I was calling sync because I was curious as to why XFS seemed to sync
all the time and look and feel slow when compared to ext3. So I
thought let's see what Reiser4 does and the moment I ran sync it
oopsed. Yes this could be a problem with that particular -mm version.

I'd be interested to hear whether this still happens.

no, I'm not making any statements about code quality just curious to
hear as you seem to be using Reiser4 successfully.

On 7/17/06, Grzegorz Kulewski <kangur@xxxxxxxxxx> wrote:
On Mon, 17 Jul 2006, Diego Calleja wrote:
> El Mon, 17 Jul 2006 13:48:02 +0200 (CEST),
> Grzegorz Kulewski <kangur@xxxxxxxxxx> escribió:
>> If someone thinks that Reiser4 is too unstable or evil he can set it to N
>> and be happy. And if Reiser4 will be abandoned by Namesys and not fixed
>
> http://wiki.kernelnewbies.org/WhyReiser4IsNotIn

I already read it when it was posted first. I am reading LKML and
reiserfs-list for several years and I already read all that arguments,
flames and so on that were ever pointed here. I think I have enough.

But if we are there:

""But just include it as experimental code regardless of everything,
reiser programmers will fix all the problems eventually!"

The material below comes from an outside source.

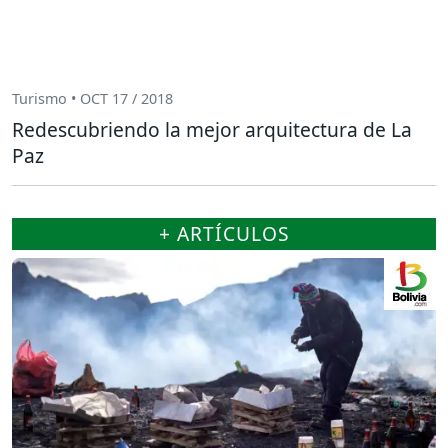
Turismo • OCT 17 / 2018
Redescubriendo la mejor arquitectura de La
Paz
+ ARTÍCULOS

Well, no and yes. As said, nobody expects reiser 4 to be bug-free, but
there're some important issues that need to be fixed, the problems is
that reiser 4 is still working in the important ones. Some of the issues
fixed in the past included severe design issues, BTW. Others are about
being well integrated with Linux: duplication of kernel's own
functionality for no reason, etc. Every piece of code submitted needs to
have some quality - requesting developers to fix severe issues before
getting it into the main tree helps to have better code. If you ask
people people to fix those issues "in the future", they'll be lazy and
there'll be critical issues around all the time - this has happened in
Linux in the past. Quality is important, specially under a stable
development phase. Linux is already being critized a lot for merging new
features during this stable phase - that criticism happens with the
current quality control. Imagine what would happen if linux started to
merge things without caring a bit about what gets merged. Also, consider
what Reiser 4 is. It's a filesystem, once it gets included in the kernel
many people WILL use it and will DEPEND on it (your disk format is
reiser4): Linux needs to ensure that things don't blow up everything."

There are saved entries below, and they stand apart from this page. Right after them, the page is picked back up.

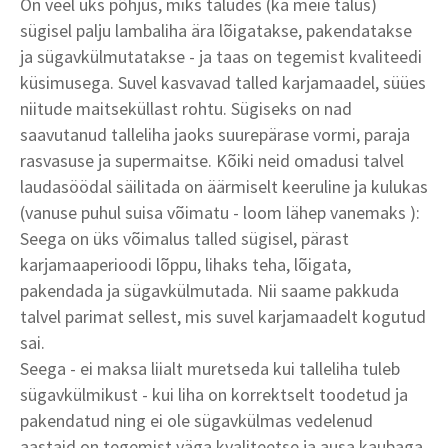
On veel üks põhjus, miks taludes (ka meie talus)
sügisel palju lambaliha ära lõigatakse, pakendatakse
ja sügavkülmutatakse - ja taas on tegemist kvaliteedi
küsimusega. Suvel kasvavad talled karjamaadel, süües
niitude maitseküllast rohtu. Sügiseks on nad
saavutanud talleliha jaoks suurepärase vormi, paraja
rasvasuse ja supermaitse. Kõiki neid omadusi talvel
laudasöödal säilitada on äärmiselt keeruline ja kulukas
(vanuse puhul suisa võimatu - loom lähep vanemaks ):
Seega on üks võimalus talled sügisel, pärast
karjamaaperioodi lõppu, lihaks teha, lõigata,
pakendada ja sügavkülmutada. Nii saame pakkuda
talvel parimat sellest, mis suvel karjamaadelt kogutud
sai.
Seega - ei maksa liialt muretseda kui talleliha tuleb
sügavkülmikust - kui liha on korrektselt toodetud ja
pakendatud ning ei ole sügavkülmas vedelenud
aastaid on tegemist väga kvaliteetse ja ausa kaubaga.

Why do some people think that users are not already depending on it? They
are. I don't know how much but I am willing to bet that at least 100
people. I think that there are some drivers in the kernel that have
smaller user base.

Keeping Reiser4 out of kernel is even worse (for those users, other users
that could test this filesystem, for Reiser4 developers and whole
comunity) than accepting it for a try period with a big fat warning that
it my be removed if Namesys abandons futher fixing of it (after some time
to let user migrate).

And any arguments like "if Reiser4 is not in the kernel then people will
not use and depend on it" are fundamentally flawed IMHO. Everything bad
that could happen with Reiser4 in the kernel can happen with Reiser4 out
of it.

It may look like some kernel developers are trying hard not to take
responsibility for Reiser4 saying that there is very huge difference
between selecting highly experimental kernel feature that is marked so and
patching the kernel with it. Sorry but I think there is very little
difference. And that little difference is only hurting users that want to
try and test something new.


Thanks,

Grzegorz Kulewski


PS. I really don't want to begin World War 4 about Reiser4. I just think
that curious people asking from time to time about _current_ Reiser4
status should not be treated bad because that could make them stop
testing and giving back to the open source projects.